Christianity had replaced the old Celtic gods by the close of the 4th Century,
as the history of Pelagius and St. Patrick testify, but Romanization was not
successful in other areas. Latin did not replace Brittonic as the language of
the general population. The break up of Roman Britain began with the revolt
of Magnus Maximus in A.D. 383. After living in Britain as military commander for
twelve years, he had been hailed as Emperor by his troops. He began his
campaigns to dethrone Gratian as Emperor in the West, taking a large part of
the Roman garrison in Britain
with him to the Continent, and though he succeeded Gratian, he was killed by
the Emperor Thedosius in 388. The legions began to withdraw at the end of the
fourth century.
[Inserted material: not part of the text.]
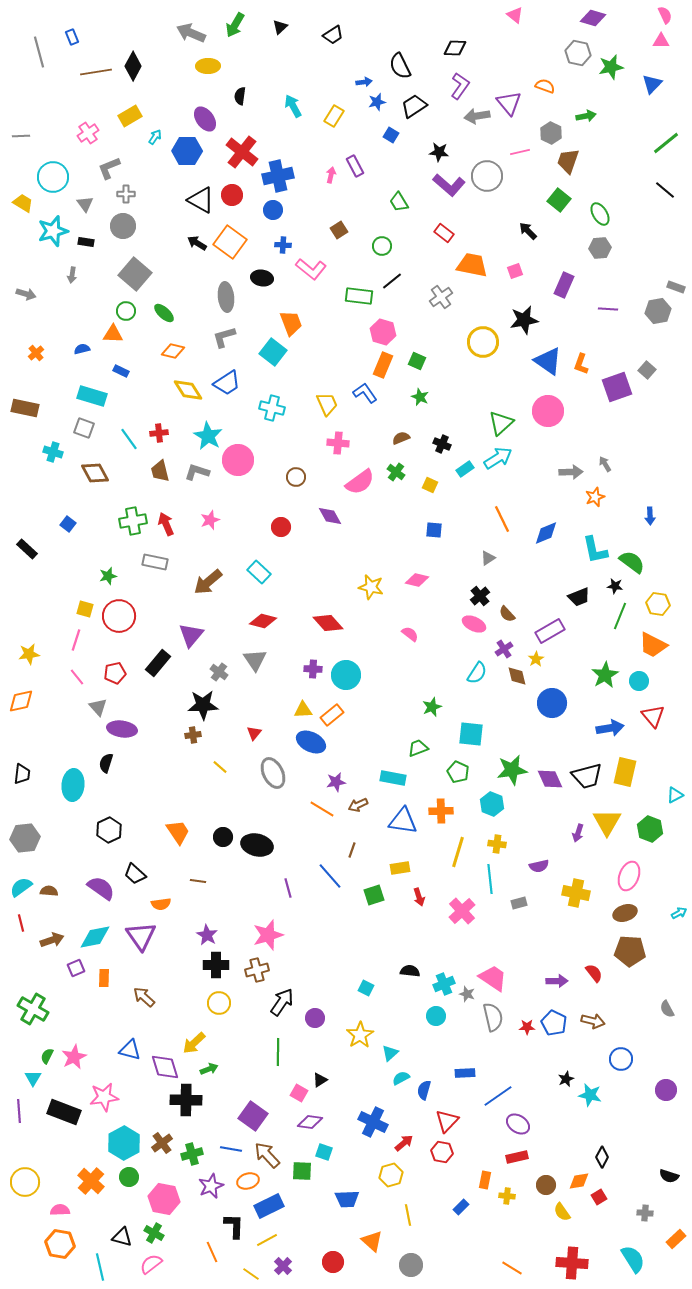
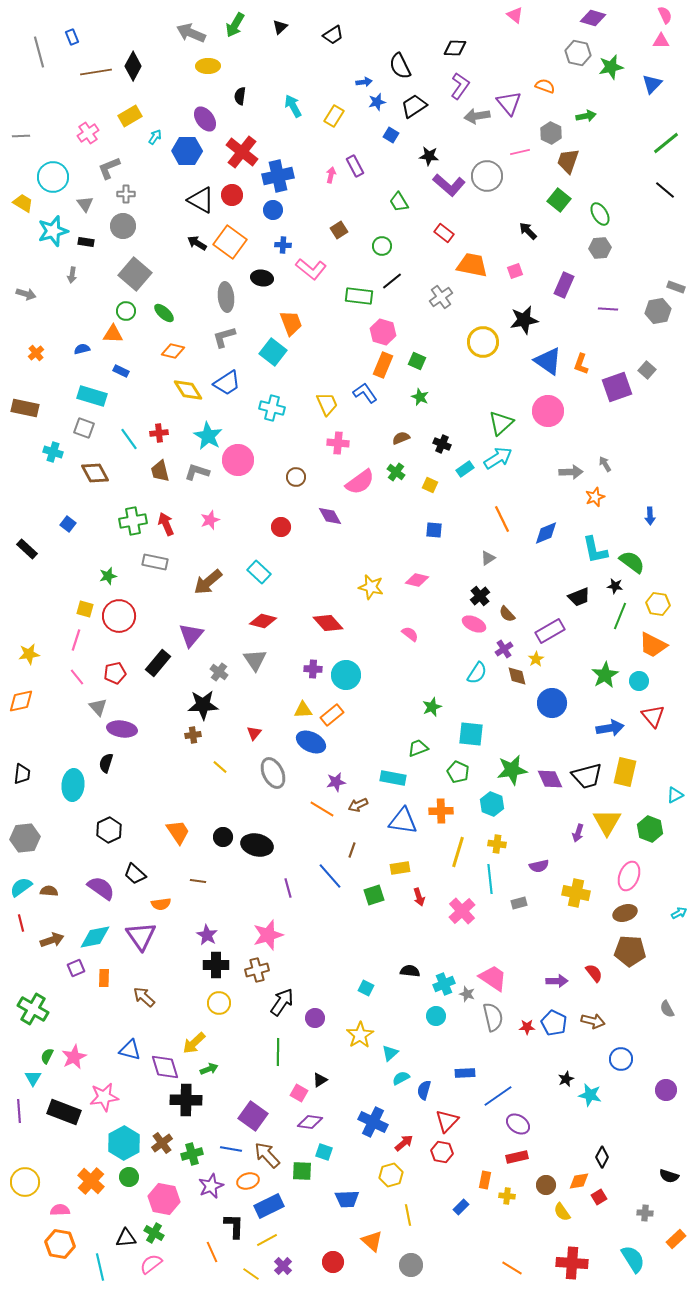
black star at (439, 152): moved 10 px left, 4 px down
black triangle at (122, 1237): moved 4 px right, 1 px down; rotated 20 degrees counterclockwise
Those who stayed behind were to become the Romanized Britons
who organized local defenses against the onslaught of the Saxon invaders. The
famous letter of A.D.410 from the Emperor Honorius told the cities of Britain
to look to their own defenses from that time on. As part of the east-coast
defenses, a command had been established under the Count of the Saxon Shore,
and a fleet had been organized to control the Channel and the North Sea. All this showed a tremendous effort to hold
the outlying province
of Britain, but
eventually, it was decided to abandon the whole project. In any case, the
communication from Honorius was a little late: the Saxon influence had
already begun in earnest.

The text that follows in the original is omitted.